Utterly Meaningless » Blog Archive » SOMETHING REALLY FISHY HERE

    Filed at 1:34 am under by dcobranchi

    Virginia’s countywide spelling bees excluded homeschoolers. Instead, they were forced to compete against each other in a statewide bee.

    Twenty-four home schoolers came from around the state to face off at the Dumbarton Library in Henrico County, and they were so good that bee officials quickly moved to the advanced word list in an effort to narrow the field.

    Here are some of the words they faced: “cinematheque,” “habiliments,” “quondam,” and “triceratops.”

    The grueling bee took close to three hours before 11-year-old Brittannie Hedrick of Langley Air Force Base spelled “immiscible” to win. The word means something that cannot be mixed, as in oil and water.

    Brittannie, a sixth-grader, is the daughter of John P. and Lynne Hedrick.

    Lindsey Brinkman, 12, was runner-up, tripping up on “cedilla.” She is the daughter of Donna and Chuck Brinkman of Chesapeake.

    Sounds like Virginia didn’t want the regional competition to be dominated by homeschoolers, so they stacked the deck against them.


    Comment by
    Eric Holcombe
    March 24th, 2004
    at 2:06 pm

    Well, if you can’t beat ’em…uh…. start your own spelling bee…diversity be damned!

    Comment by
    March 25th, 2004
    at 10:43 am

    I see no problem with homeschoolers starting their own competitions. Indeed, once my kids get old enough, I wouldn’t be averse to setting up a nationwide math competition for homeschoolers — I helped run a statewide competition for NC from my high school.

    In a way, it really isn’t fair to pit the much advanced homeschoolers against the regular g-school population. I found that out in a similar situation when the D.C. public school kids were included in a Metro DC math competition — they were WAAAAAAY out of their league. We had students who had learned trig and regularly did competitions against kids who barely had algebra skills. They were the best of DC schools, and they were horribly outclassed. Setting up these competitions by age is silly.

    Comment by
    Daryl Cobranchi
    March 25th, 2004
    at 11:14 am

    I’m not sure that the homeschoolers did set up their own competition. It seems like they were herded into a statewide meet in order to qualify for the regional meet. All of the other kids competed at the county level. So, the county champ was ex the homeschoolers. Given the write-up of the homeschool competition, you can bet that there would have been more than one homeschooler in the regional. This really seems like the state fixing the contest so that homeschoolers couldn’t dominate the regional.

    Comment by
    March 25th, 2004
    at 1:28 pm

    No, I meant that the homeschoolers can opt out of the “official” bees and make their own — I thought that’s what Eric meant, too.

    For some areas, competing against other homeschoolers, as opposed to the g-schoolers, might make for more interesting competition for each group.
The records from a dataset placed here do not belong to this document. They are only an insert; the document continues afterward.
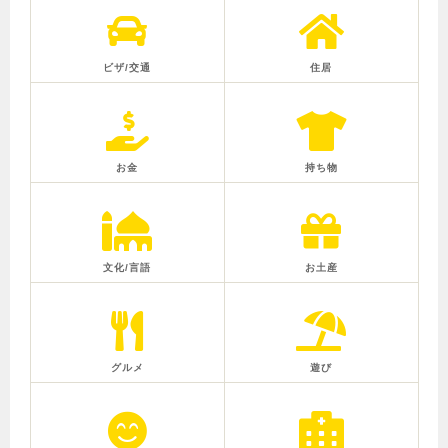
ビザ/交通
住居
お金
持ち物
文化/言語
お土産
グルメ
遊び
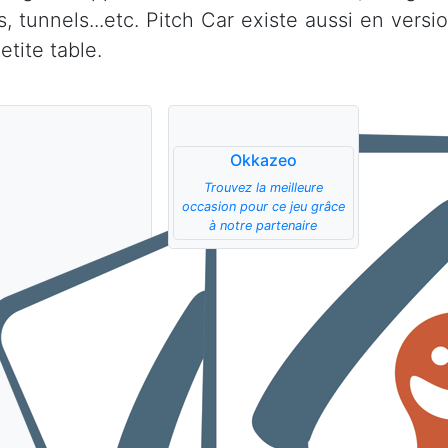
s, tunnels...etc. Pitch Car existe aussi en versi
etite table.
Okkazeo
Trouvez la meilleure
occasion pour ce jeu grâce
à notre partenaire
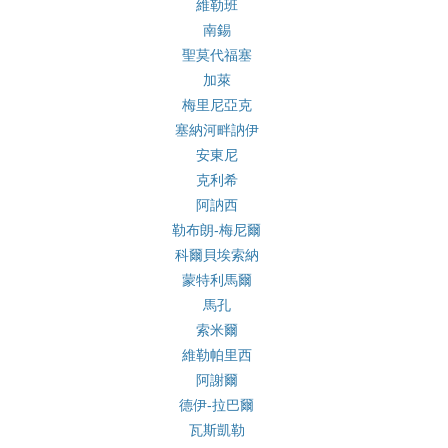
維勒班
南錫
聖莫代福塞
加萊
梅里尼亞克
塞納河畔訥伊
安東尼
克利希
阿訥西
勒布朗-梅尼爾
科爾貝埃索納
蒙特利馬爾
馬孔
索米爾
維勒帕里西
阿謝爾
德伊-拉巴爾
瓦斯凱勒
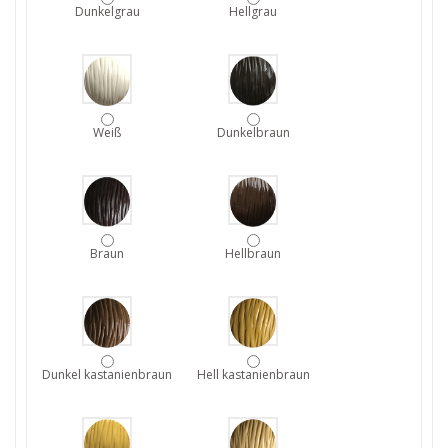
Dunkelgrau
Hellgrau
Weiß
Dunkelbraun
Braun
Hellbraun
Dunkel kastanienbraun
Hell kastanienbraun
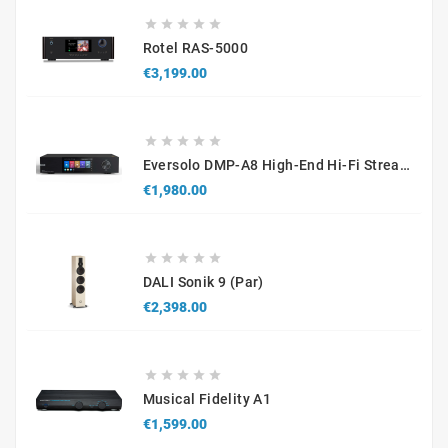





Rotel RAS-5000
Price
€3,199.00





Eversolo DMP-A8 High-End Hi-Fi Streamer With Premium DAC And Roon Ready
Price
€1,980.00





DALI Sonik 9 (par)
Price
€2,398.00





Musical Fidelity A1
Price
€1,599.00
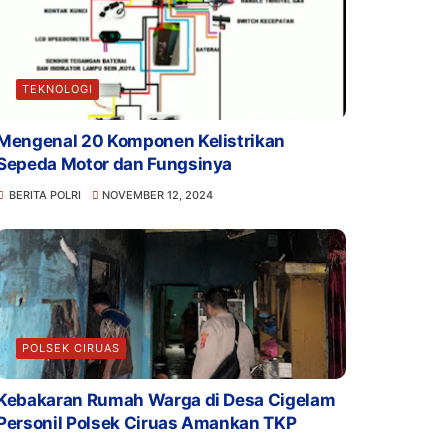
TEKNOLOGI
Mengenal 20 Komponen Kelistrikan
Sepeda Motor dan Fungsinya
BERITA POLRI
NOVEMBER 12, 2024
POLSEK CIRUAS
Kebakaran Rumah Warga di Desa Cigelam
Personil Polsek Ciruas Amankan TKP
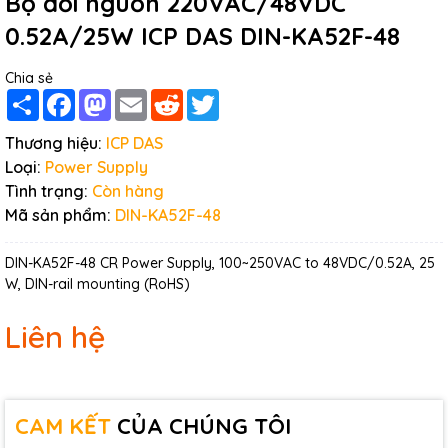
Bộ đổi nguồn 220VAC/48VDC
0.52A/25W ICP DAS DIN-KA52F-48
Chia sẻ
Share
Facebook
Mastodon
Email
Reddit
Twitter
Thương hiệu:
ICP DAS
Loại:
Power Supply
Tình trạng:
Còn hàng
Mã sản phẩm:
DIN-KA52F-48
DIN-KA52F-48 CR Power Supply, 100~250VAC to 48VDC/0.52A, 25
W, DIN-rail mounting (RoHS)
Liên hệ
CAM KẾT
CỦA CHÚNG TÔI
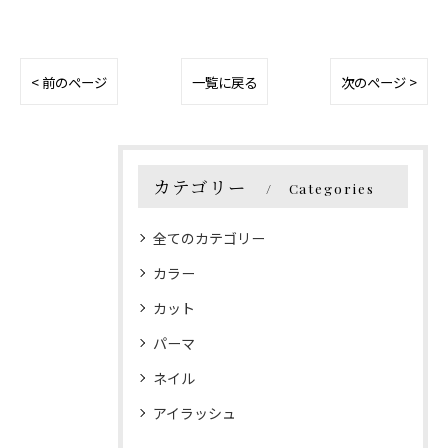
< 前のページ
一覧に戻る
次のページ >
カテゴリー
Categories
全てのカテゴリー
カラー
カット
パーマ
ネイル
アイラッシュ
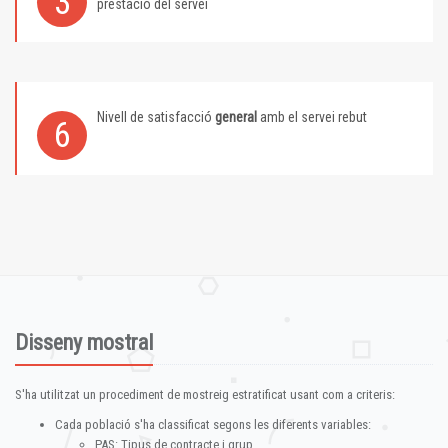
3
prestació del servei
Nivell de satisfacció
general
amb el servei rebut
6
Disseny mostral
S'ha utilitzat un procediment de mostreig estratificat usant com a criteris:
Cada població s'ha classificat segons les diferents variables:
PAS: Tipus de contracte i grup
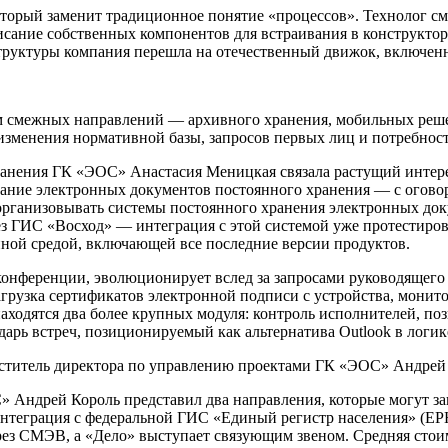
рый заменит традиционное понятие «процессов». Технолог смо
сание собственных компонентов для встраивания в конструктор
труктуры компания перешла на отечественный движок, включенн
 смежных направлений — архивного хранения, мобильных реше
изменения нормативной базы, запросов первых лиц и потребнос
ранения ГК «ЭОС» Анастасия Меницкая связала растущий интере
дание электронных документов постоянного хранения — с оговор
организовывать системы постоянного хранения электронных док
з ГИС «Восход» — интеграция с этой системой уже протестиров
ной средой, включающей все последние версии продуктов.
нференции, эволюционирует вслед за запросами руководящего с
агрузка сертификатов электронной подписи с устройства, монит
 находятся два более крупных модуля: контроль исполнителей, 
дарь встреч, позиционируемый как альтернатива Outlook в логи
 Андрей Король представил два направления, которые могут заи
интеграция с федеральной ГИС «Единый регистр населения» (ЕР
ез СМЭВ, а «Дело» выступает связующим звеном. Средняя стоим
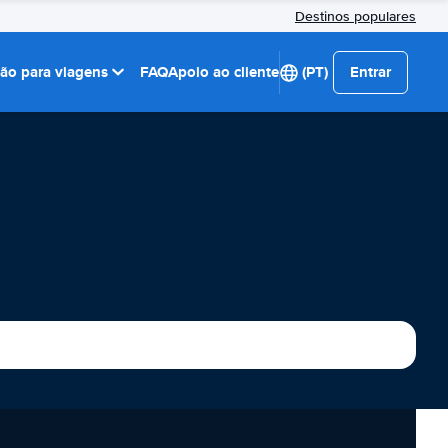
Destinos populares
ção para viagens
FAQ
Apoio ao cliente
(PT)
Entrar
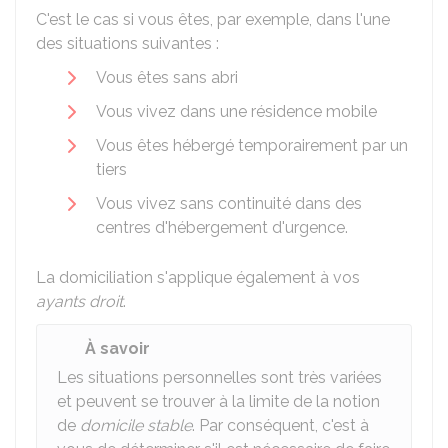
C'est le cas si vous êtes, par exemple, dans l'une
des situations suivantes :
Vous êtes sans abri
Vous vivez dans une résidence mobile
Vous êtes hébergé temporairement par un
tiers
Vous vivez sans continuité dans des
centres d'hébergement d'urgence.
La domiciliation s'applique également à vos
ayants droit
.
À savoir
Les situations personnelles sont très variées
et peuvent se trouver à la limite de la notion
de
domicile stable
. Par conséquent, c'est à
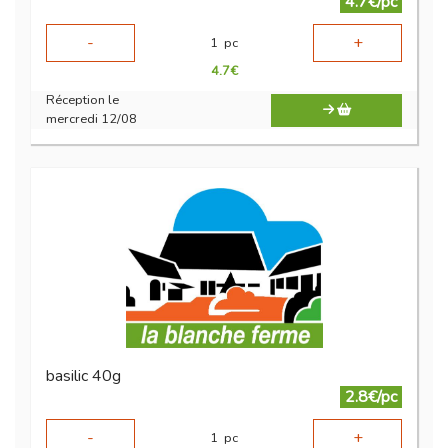
4.7€/pc
-
+
1
pc
4.7
€
Réception le
mercredi 12/08
basilic 40g
2.8€/pc
-
+
1
pc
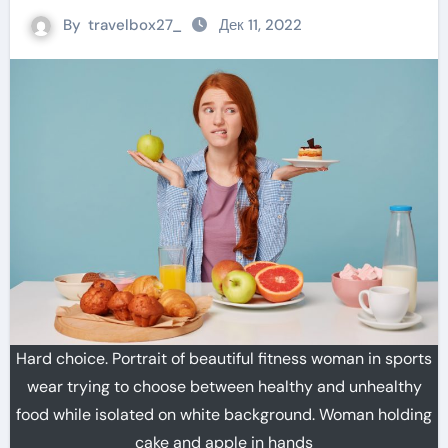
By
travelbox27_
Дек 11, 2022
Hard choice. Portrait of beautiful fitness woman in sports
wear trying to choose between healthy and unhealthy
food while isolated on white background. Woman holding
cake and apple in hands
The whole point of regional competitions is that one assumes the schools in the region are more likely to have similar resources, etc., so the competition is semi-level. When I was in high school, most math competitions I went to were county-level, and even then the competitions weren’t entirely fair — only about 2 out of the 8 high schools had a chance for top spot (my high school was actually always the top – and our wins were announced at school with the sports teams’ wins – but the 2nd place school wasn’t terribly far away.) Why should the homeschoolers blow away the local competition? It may mean more to a homeschooler that they came in 3rd at a statewide homeschool competition than they came in first against 50 g-schoolers who were outclassed.